Inside Lines: Ivor's Bath pull the plug after failing to get a Square deal

The future of trailblazers Team Bath, the first university side to reach the first round proper of the FA Cup for 122 years, is uncertain following their decision to resign from the Blue Square Conference at the end of the season.

According to team manager Ged Roddy, the shock move has been forced on them by the Conference, who ruled that under their present structure they could not win promotion to the Blue Square Premier Division, or ultimately to the Football League, as "not having their own ground does not comply with League regulations".

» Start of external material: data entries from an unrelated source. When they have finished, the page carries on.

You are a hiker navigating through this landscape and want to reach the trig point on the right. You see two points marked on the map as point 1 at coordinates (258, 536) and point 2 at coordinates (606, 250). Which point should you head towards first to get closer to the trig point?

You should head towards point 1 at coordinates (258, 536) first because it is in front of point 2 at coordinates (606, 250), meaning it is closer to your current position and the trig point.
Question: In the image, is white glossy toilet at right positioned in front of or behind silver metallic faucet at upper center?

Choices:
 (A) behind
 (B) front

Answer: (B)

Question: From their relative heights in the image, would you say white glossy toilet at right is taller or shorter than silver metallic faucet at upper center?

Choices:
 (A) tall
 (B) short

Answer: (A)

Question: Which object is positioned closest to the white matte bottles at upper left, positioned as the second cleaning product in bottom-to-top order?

However, Team Bath, who share a ground with Bath City, dispute any such regulation exists and point out there are several examples of League clubs who have shared grounds. The team, who can boast football's oldest coach, the 92-year-old former Welsh international Ivor Powell MBE include both students and players who have not made the grade with League clubs. Roddy says Team Bath, with five promotions in nine seasons, and currently 10th in the Blue Square South, had no option but to quit after being told they would not be allowed to compete in the play-offs if they reached them. He said: "It seems grossly unfair that we've been denied the opportunity to progress further. Our long-term goal has always been the Football League."

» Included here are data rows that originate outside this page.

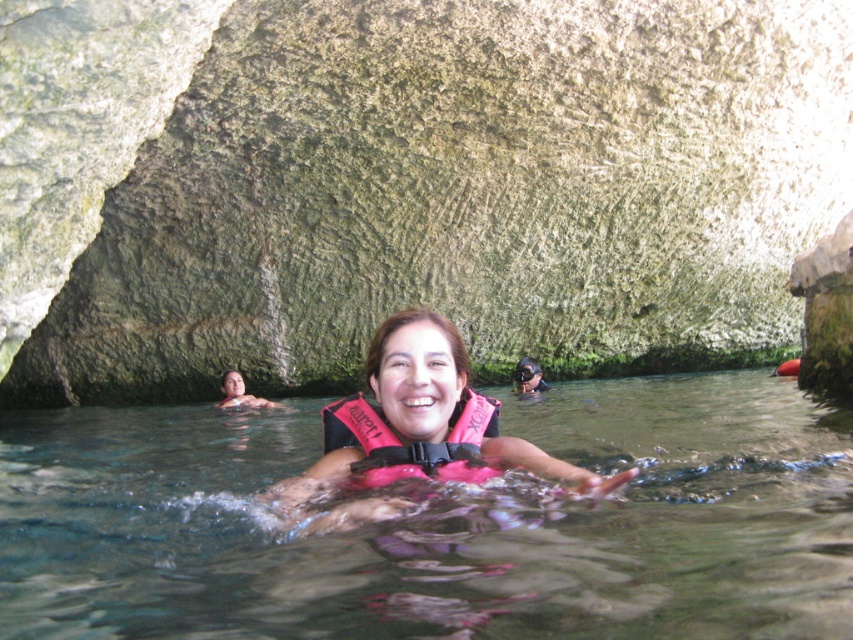 Question: Is pink fabric life jacket at center to the left of smooth skin face at lower left from the viewer's perspective?

Choices:
 (A) yes
 (B) no

Answer: (B)

Question: Among these points, which one is nearest to the camera?

Choices:
 (A) (460, 465)
 (B) (398, 436)

Answer: (A)

Question: Does clear water at center appear on the right side of transparent plastic goggles at center?

Choices:
 (A) no
 (B) yes

Answer: (A)

Question: Which object is the farthest from the transparent plastic goggles at center?

Choices:
 (A) smooth skin face at lower left
 (B) pink fabric life jacket at center

Answer: (B)

Question: Does clear water at center appear on the right side of transparent plastic goggles at center?

Choices:
 (A) no
 (B) yes

Answer: (A)

Question: Among these objects, which one is nearest to the camera?

Choices:
 (A) pink life vest at center
 (B) clear water at center

Answer: (B)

Can he win it? Yes he Khan

Amir Khan (pictured) is spearheading Network Rail's campaign to keep kids off railway lines – he says as a youngster he had several friends who risked getting killed when playing "chicken". Khan's boxing career is back on course after his pulsating defeat of Marco Antonio Barrera and he is now moving up to light-welter for a WBA title challenge against the Ukrainian Andreas Kotelnik in London on 27 June. Another smart move by promoter Frank Warren, as it sees Khan avoiding power-hitting lightweight champs such as Edwin Valero, who has 25 straight KOs, and gives him a winnable fight against a genuine world title holder who is a good technical boxer but not a noted puncher. Khan and Kotelnik have something in common: both are Olympic silver medallists beaten by the Cuban Mario Kindelan in their respective finals.

New ball game for Clegg?

Simon Clegg officially severed his 20-year tenure with the British Olympic Association last week – he has been on the payroll since announcing his resignation as chief executive in December after differences with chairman Lord Moynihan. Clegg, 49, says he has received several approaches but is keeping his options open. One could be a similar role with Ipswich Town, whose own chief executive, Derek Bowden, is leaving at the end of the season. Clegg and Ipswich Town owner Marcus Evans are pals but he says suggestions he will take over are "speculation".

Sir Rodney's no plonker

Snooker's Twenty20-style "Super6", to be launched at next weekend's world champ-ionships, sounds like yet another wheeze dreamed up by Barry Hearn. In fact the man behind it is the equally ubiquitous Sir Rodney Walker, the ex-shot put champ who chaired UK Sport and Wembley and now runs World Snooker. Watch for more innovations, including a revamped rankings system. "The sport has to look at reinventing itself to attract a younger audience," he says.